On Sat, 2004-08-28 at 18:07, Jason Chu wrote:
Many people have suggested a universal menu system (one that can keep every WMs menu up to date with all the packages installed on the system). People say that the freedesktop standard will do that for us and all we have to do is wait for WMs to support it. Personally, I think it'll be a while before all the WMs support the freedesktop standard and I'm not sure if we really should wait.
Well, most of the other freedesktop standards were incorporated very quickly. Everyone uses the official WM hints. KDE and GNOME both support the Desktop and Menu format. There's some other standards that have become popular as well.

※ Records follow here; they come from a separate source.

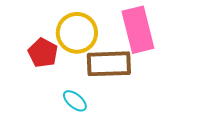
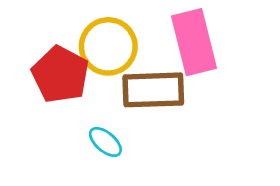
red pentagon: (43, 53) -> (60, 75), size x1.4

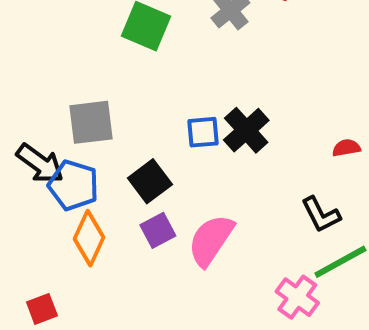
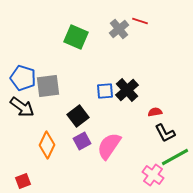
red semicircle: (346, 148) -> (155, 112), moved
blue pentagon: (73, 185) -> (23, 78), moved

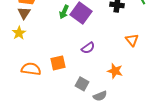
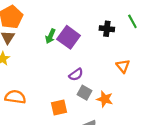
orange square: (58, 63) -> (59, 108), moved
gray square: (82, 84) -> (85, 93), moved

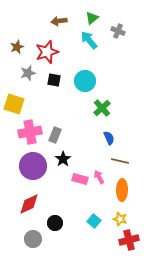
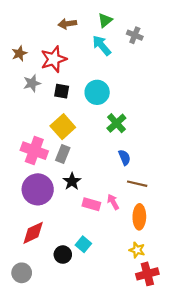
yellow square: (14, 104) -> (63, 127), moved, turned 30
pink cross: (30, 132) -> (34, 151), turned 30
cyan square: (94, 221) -> (83, 244), moved
gray circle: (33, 239) -> (22, 273), moved

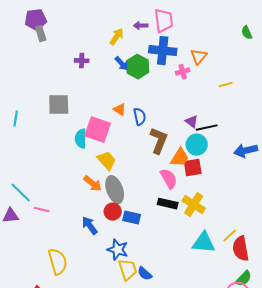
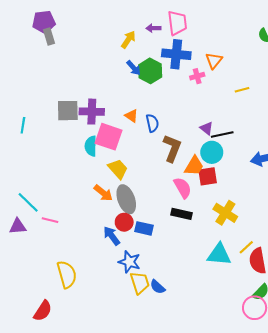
purple cross: (82, 61) -> (92, 112), moved, size x1.6
yellow cross: (194, 205) -> (225, 213), moved
blue arrow: (90, 226) -> (112, 236), moved

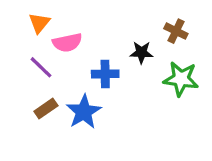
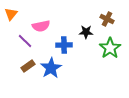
orange triangle: (39, 23) -> (11, 14), moved
green star: (181, 79) -> (110, 48), turned 30

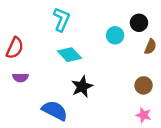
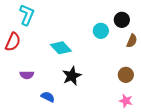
cyan L-shape: (62, 19) -> (27, 15), moved
purple semicircle: (21, 77) -> (27, 75), moved
blue semicircle: (55, 110) -> (48, 97), size x0.6

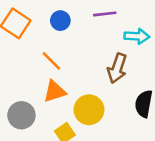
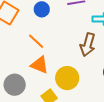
orange triangle: (55, 91) -> (40, 65), turned 42

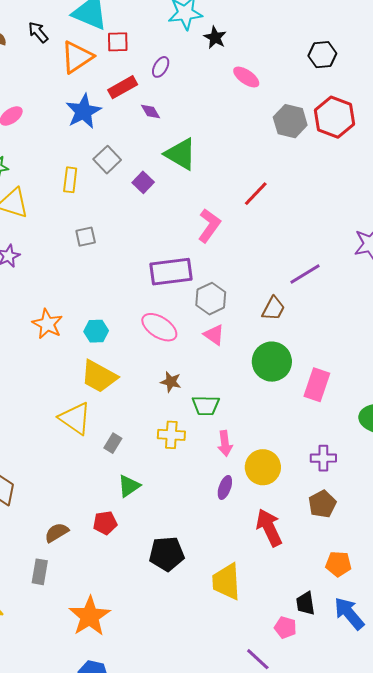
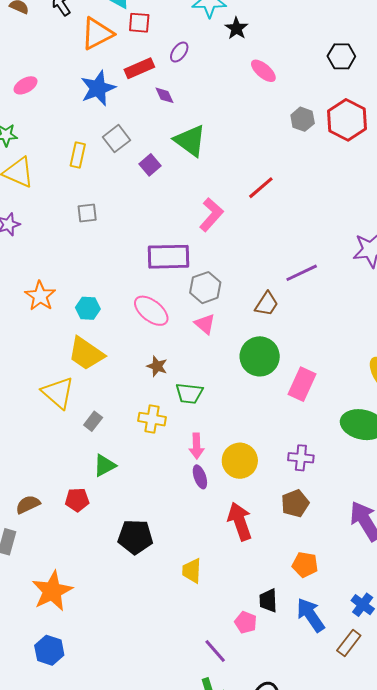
gray hexagon: (290, 121) -> (303, 119), size x0.7
pink arrow: (225, 443) -> (197, 446), moved
purple ellipse: (225, 487) -> (200, 477), turned -45
yellow trapezoid: (226, 582) -> (192, 571), size x0.7

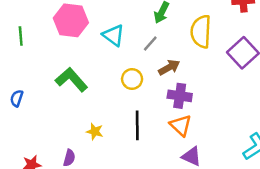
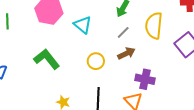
gray line: (150, 44) -> (123, 32), moved
purple cross: (180, 96) -> (145, 79), moved

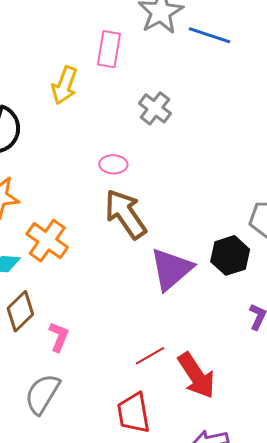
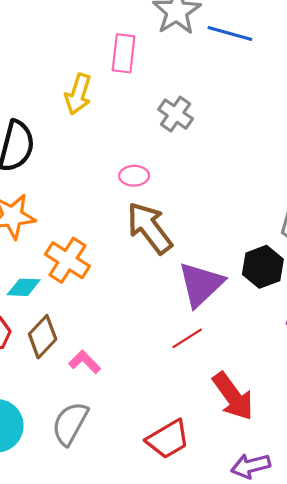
pink L-shape: (59, 337) -> (85, 362), turned -64
red line: (150, 356) -> (187, 338), moved
red trapezoid: (133, 413) -> (168, 439), turned -108

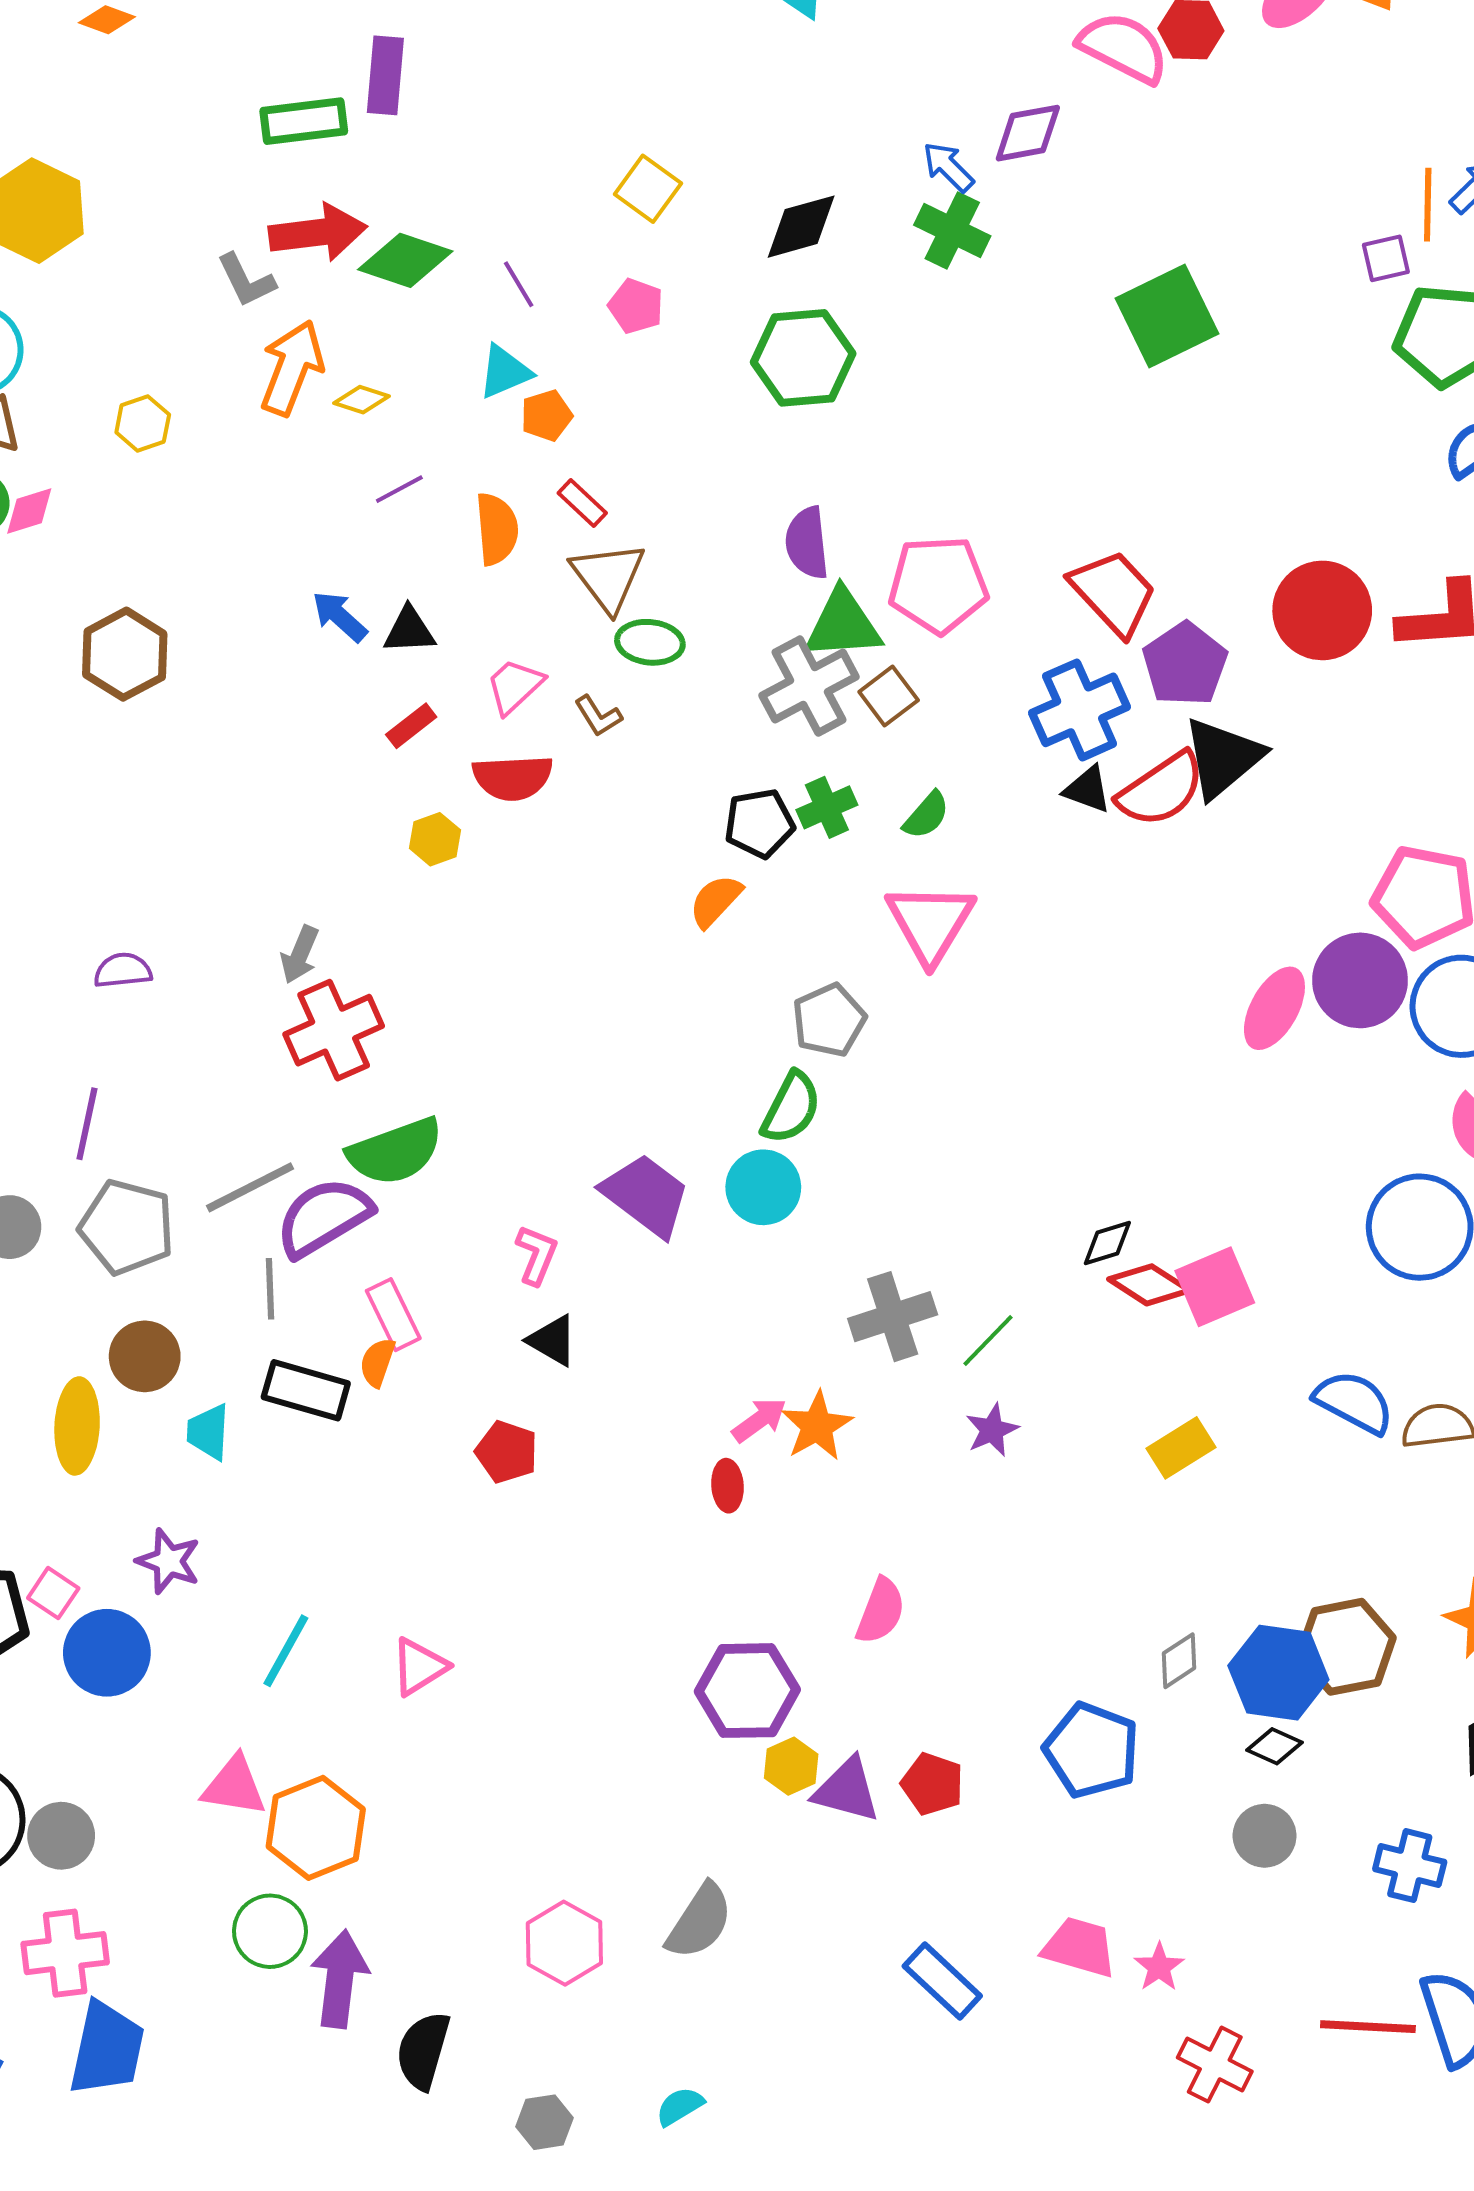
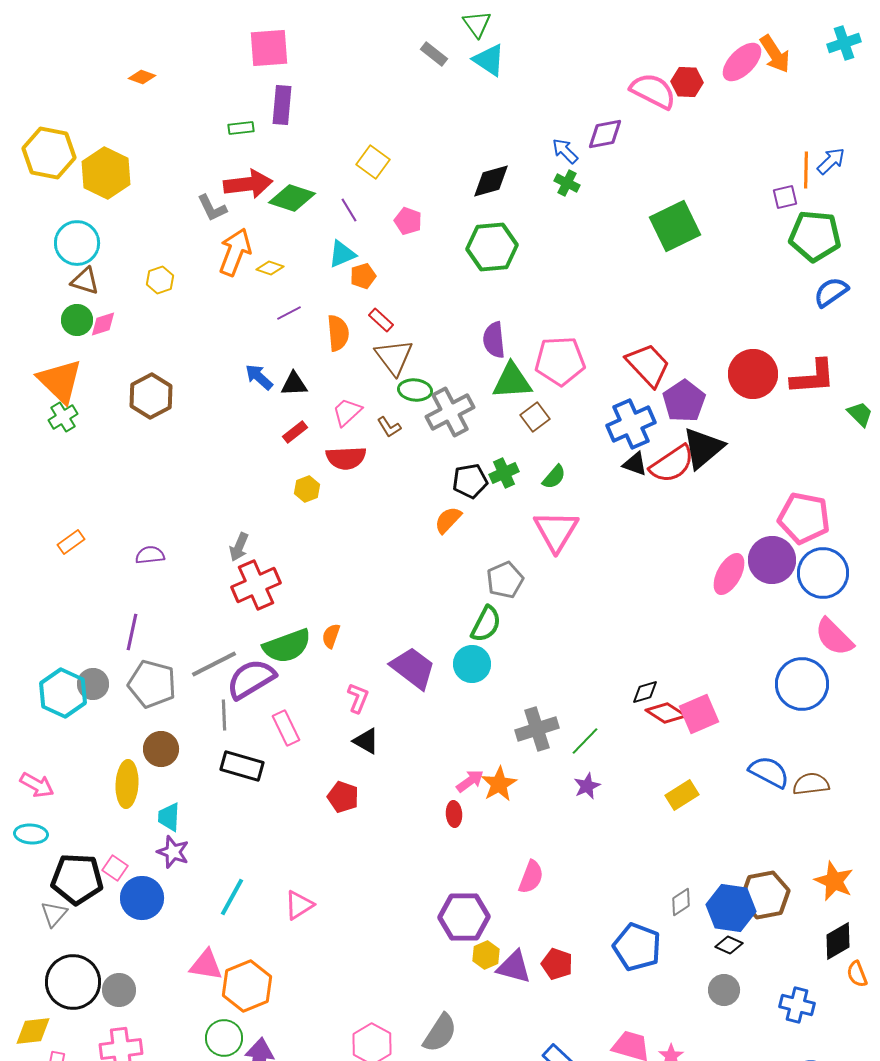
green rectangle: (304, 121) -> (241, 128), size x0.6
yellow square: (648, 189) -> (373, 162), moved
green cross: (952, 231) -> (567, 183), size x0.7
gray cross: (809, 686) -> (450, 412), moved
orange semicircle: (377, 1362) -> (331, 636), moved
cyan trapezoid: (208, 1432) -> (169, 817), moved

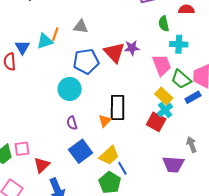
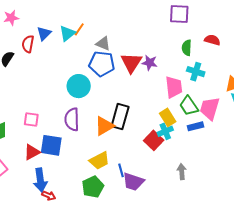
gray triangle: (81, 27) -> (103, 44), moved
cyan triangle: (45, 41) -> (67, 33), turned -36
orange triangle: (105, 121) -> (104, 126), size x1.5
purple semicircle: (72, 123) -> (72, 119), size x1.6
pink square: (22, 149) -> (31, 120), moved
blue square: (81, 151) -> (51, 145), moved, turned 30
purple trapezoid: (173, 164) -> (133, 182), moved
blue line: (122, 168) -> (121, 170), moved

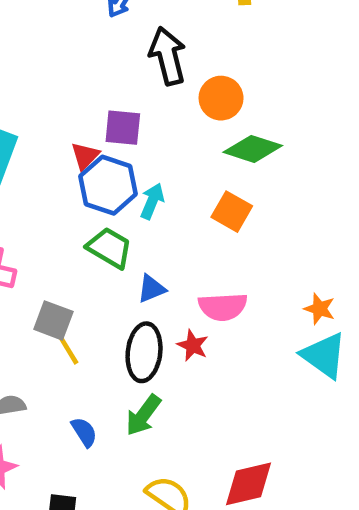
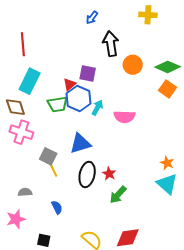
green diamond: (253, 149) -> (168, 67), moved
orange square: (232, 212) -> (168, 89), moved
green trapezoid: (109, 248) -> (57, 104), moved, turned 135
blue triangle: (151, 289) -> (80, 143), moved, size x1.6
pink semicircle: (223, 307) -> (124, 117), moved
green arrow: (143, 415) -> (118, 195), moved

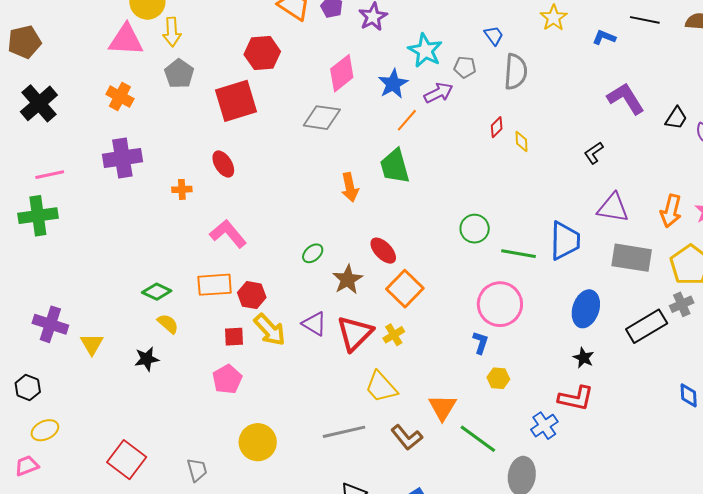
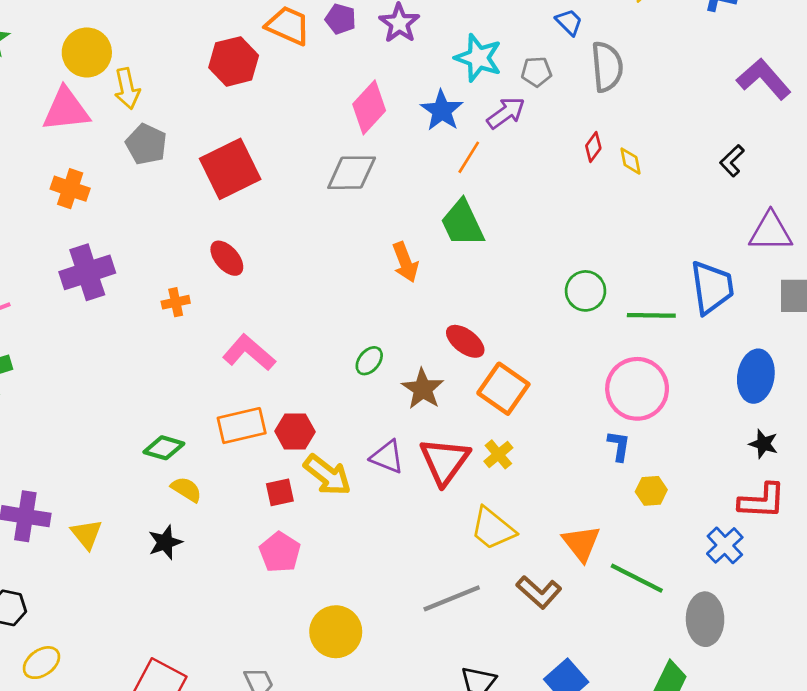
red hexagon: (262, 53) -> (234, 61), moved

Debian had a solution to this problem in the form of its menu program. The menu program consisted of a directory called /usr/share/menu that you stored a menu file in (the menu file describes categories, command names, and titles of programs; each package gets one but can describe multiple programs in a single file), definitions to create menus for each WM, and an update-menus script.
I looked at the format and program, and it all sees too complex and monolithic for the Arch style. Would anyone be opposed to me trying to write one from scratch, to be very simple (but get the job done)? I would rather it be Pacman independent. You'd write a menu file by hand, and then you can just run update-menus from the foo.install script. Doesn't seem to need any more integration than that. I don't have a problem with the actual menu hierarchy though. I see no reason why we can't follow that.
*ge/gis/ger are the newly proposed third person singular gender-neutral pronouns. Ge is similar to he, gis to his, and ger to him.
That's stupid. :) Ben -- I was overjoyed when, having bought a Fujifilm camera, I realized I could justify having /mnt/fuji on my system. -- /.